Fig. 3. Paired end view of assembly with a low-coverage area. There are no appropriately sized subclones that cover the area indicated by the arrow.
reactions directly from the BAC clone or by determining the size of the region in question by PCR amplification from the BAC clone. One of the quality requirements of genome sequencing is that the BAC clone is covered across most of the sequence by multiple subclones or has additional sequencing reads directly off the BAC clone. Generally, when an area of a large clone is covered by only one subclone, there is a possibility that the subclone has misrepresented the actual sequence of the BAC. It is unlikely that multiple subclones containing the same sequence have the same mistake or mutation, but this can happen in some cases. In Fig. 3, the arrow points to a potential problem area that needs further examination. After checking the paired ends, examine contig matches. In this case, look for sets of red lines terminating within the large contig, or from the small leftover contigs to the finished contig. Examine each of these small contigs in Consed and attempt to place them back into the large contig. A small contig that matches in two places can indicate the presence of a chimeric subclone or several subclones that have deleted a similar portion of sequence. This occurs with a reasonable frequency in areas that contain short nucleotide repeats. Global verification of an assembly can be done in the laboratory by digesting the BAC clone with restriction enzymes and determining the sizes of the resulting fragments by agarose gel electrophoresis. These sizes then can be compared with the sizes of fragments expected from the sequence itself by computationally producing the set of restriction fragments based on the assembled finished sequence (see Note 2). The following experimental protocol can be used to verify an electronic digest:
348
Schmutz et al.
Fig. 4. Comparison of a gel and an electronic digest of the same BAC clone.
Quality Assessment of Finished BAC Sequences
349
1. Perform a restriction digest of a BAC sample as follows: 1 µL of BAC DNA, 5.5 µL of ddH2O, 2 µL of 10X buffer, and 1 µL of restriction enzyme (20 U). Perform separate reactions for each restriction enzyme. Mix well and incubate at 37°C for 3 h. 2. Run the samples for 14 h on a 1% agarose gel on a PFGE apparatus. Use DNA size markers in control lanes. 3. Stain the gel for 2.5 h in EtBr, and then destain it in water for 15 min. Take an image of the gel.
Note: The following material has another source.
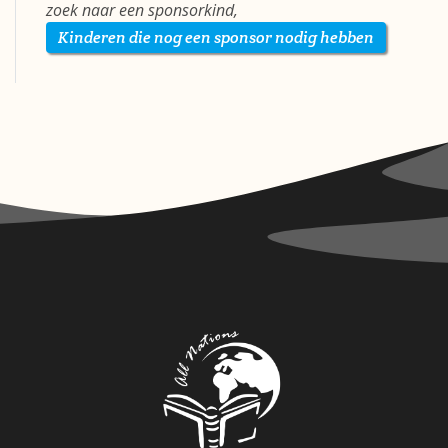
zoek naar een sponsorkind,
Kinderen die nog een sponsor nodig hebben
3.4. Completing Assessment and GenBank Submission Following the processes of shotgun, assembly, finishing, and quality assessment, the BAC clone sequence is ready to be submitted to GenBank, the American repository for biologic sequence information at the National Center for Biotechnology Information. See the center’s Web site (www.ncbi.nlm.nih.gov) for submission information. 4. Notes 1. The current set of rules for finished human genomic clones can be found on the Web site for the Washington University Genome Sequencing Center (http:// genome.wustl.edu). Whenever possible, our group at the SHGC attempts to exceed these finishing standards when finishing BAC clones. 2. At the SHGC, we do this type of analysis by using three restriction enzymes—two that are common cutters and one that cuts rarely in human DNA—and then examine the restriction digests for any significant missing or additional bands (see Fig. 4).